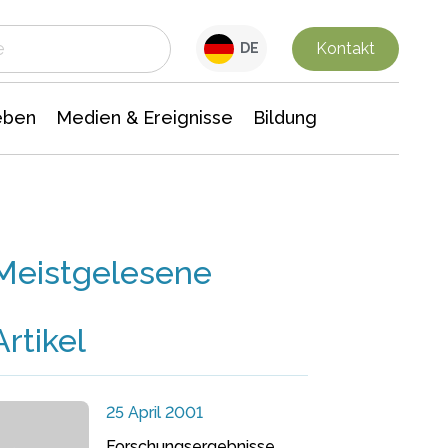
 Leben
Medien & Ereignisse
Interdisziplinäre Forschung
Veranstaltungsnachrichten
n Chemie
Gesellschaftswissenschaften
Kontakt
DE
eben
Medien & Ereignisse
Bildung
Meistgelesene
Artikel
25 April 2001
Forschungsergebnisse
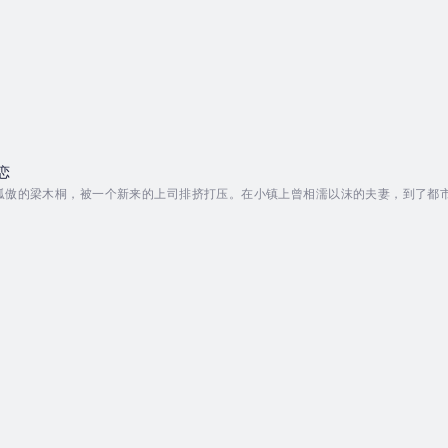
恋
孤傲的梁木桐，被一个新来的上司排挤打压。在小镇上曾相濡以沫的夫妻，到了都
游，谈诗论赋，访古探幽。人生在关上一扇门的时候又开了一扇窗。二人体会到爱
们感到苦闷，却无法侵犯善良的高贵。在理想与现实，爱情与世俗之间，苦苦追问
安放漂泊的心灵？如...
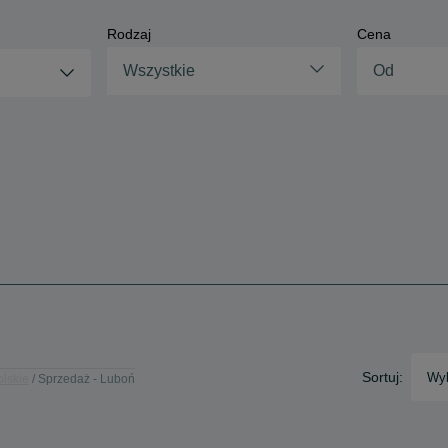
Rodzaj
Cena
Wszystkie
Sortuj:
Wyb
olskie
Sprzedaż - Luboń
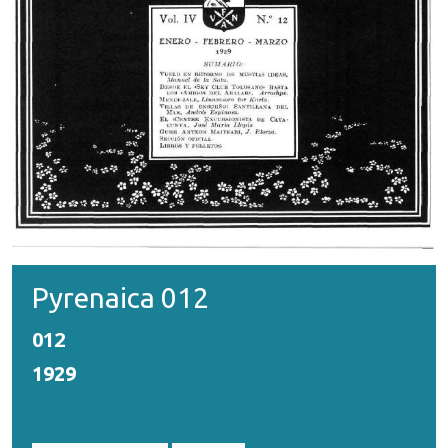
Pyrenaica 012
012
1929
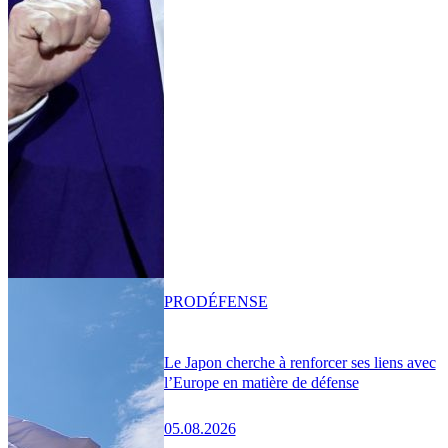
PRO
DÉFENSE
Le Japon cherche à renforcer ses liens avec
l’Europe en matière de défense
05.08.2026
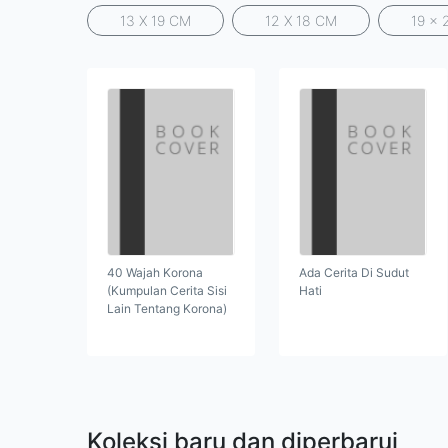
13 X 19 CM
12 X 18 CM
19 x 
40 Wajah Korona
Ada Cerita Di Sudut
(Kumpulan Cerita Sisi
Hati
Lain Tentang Korona)
Koleksi baru dan diperbarui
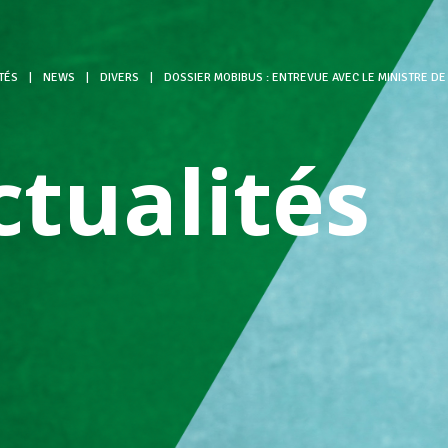
TÉS
|
NEWS
|
DIVERS
|
DOSSIER MOBIBUS : ENTREVUE AVEC LE MINISTRE DE 
ctualités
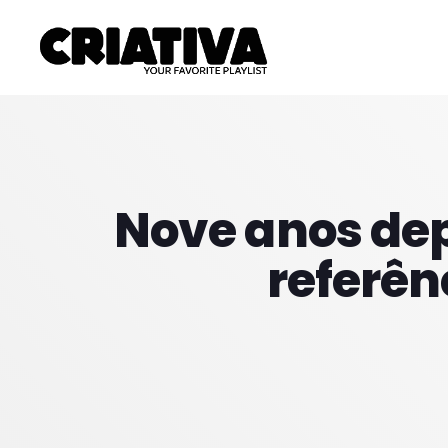
Nove anos dep
referên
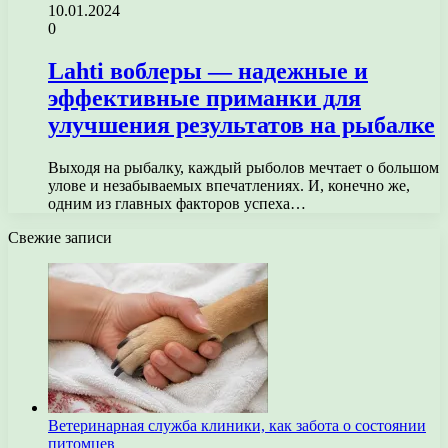
10.01.2024
0
Lahti воблеры — надежные и
эффективные приманки для
улучшения результатов на рыбалке
Выходя на рыбалку, каждый рыболов мечтает о большом
улове и незабываемых впечатлениях. И, конечно же,
одним из главных факторов успеха…
Свежие записи
Ветеринарная служба клиники, как забота о состоянии
питомцев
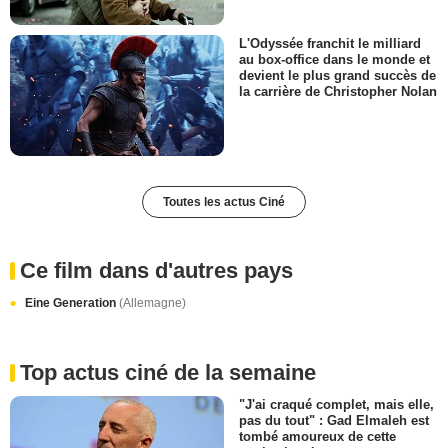
L'Odyssée franchit le milliard
au box-office dans le monde et
devient le plus grand succès de
la carrière de Christopher Nolan
Toutes les actus Ciné
Ce film dans d'autres pays
Eine Generation
(Allemagne)
Top actus ciné de la semaine
"J'ai craqué complet, mais elle,
pas du tout" : Gad Elmaleh est
tombé amoureux de cette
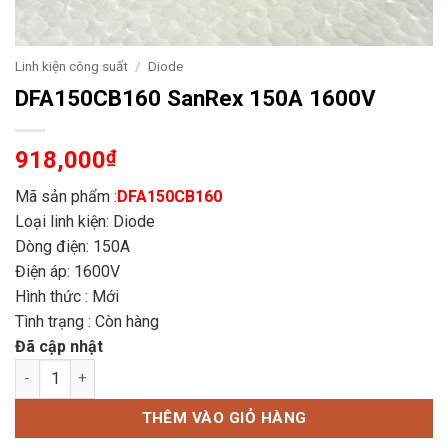
Linh kiện công suất
/
Diode
DFA150CB160 SanRex 150A 1600V
918,000
₫
Mã sản phẩm :
DFA150CB160
Loại linh kiện: Diode
Dòng điện: 150A
Điện áp: 1600V
Hình thức : Mới
Tình trạng : Còn hàng
Đã cập nhật
DFA150CB160 SanRex 150A 1600V số lượng
THÊM VÀO GIỎ HÀNG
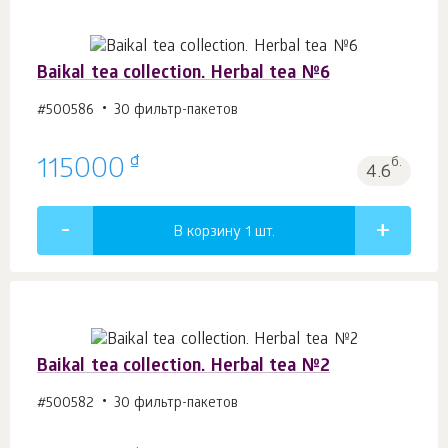
Baikal tea collection. Herbal tea №6
#500586
30 фильтр-пакетов
₫
115000
б.
4.6
В корзину 1
шт.
Baikal tea collection. Herbal tea №2
#500582
30 фильтр-пакетов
◇ ◇ ◇
Show a copy of each line from the data that includes the word "collection".

* [Result for this exercise]
Baikal tea collection. Herbal tea №6
Baikal tea collection. Herbal tea №2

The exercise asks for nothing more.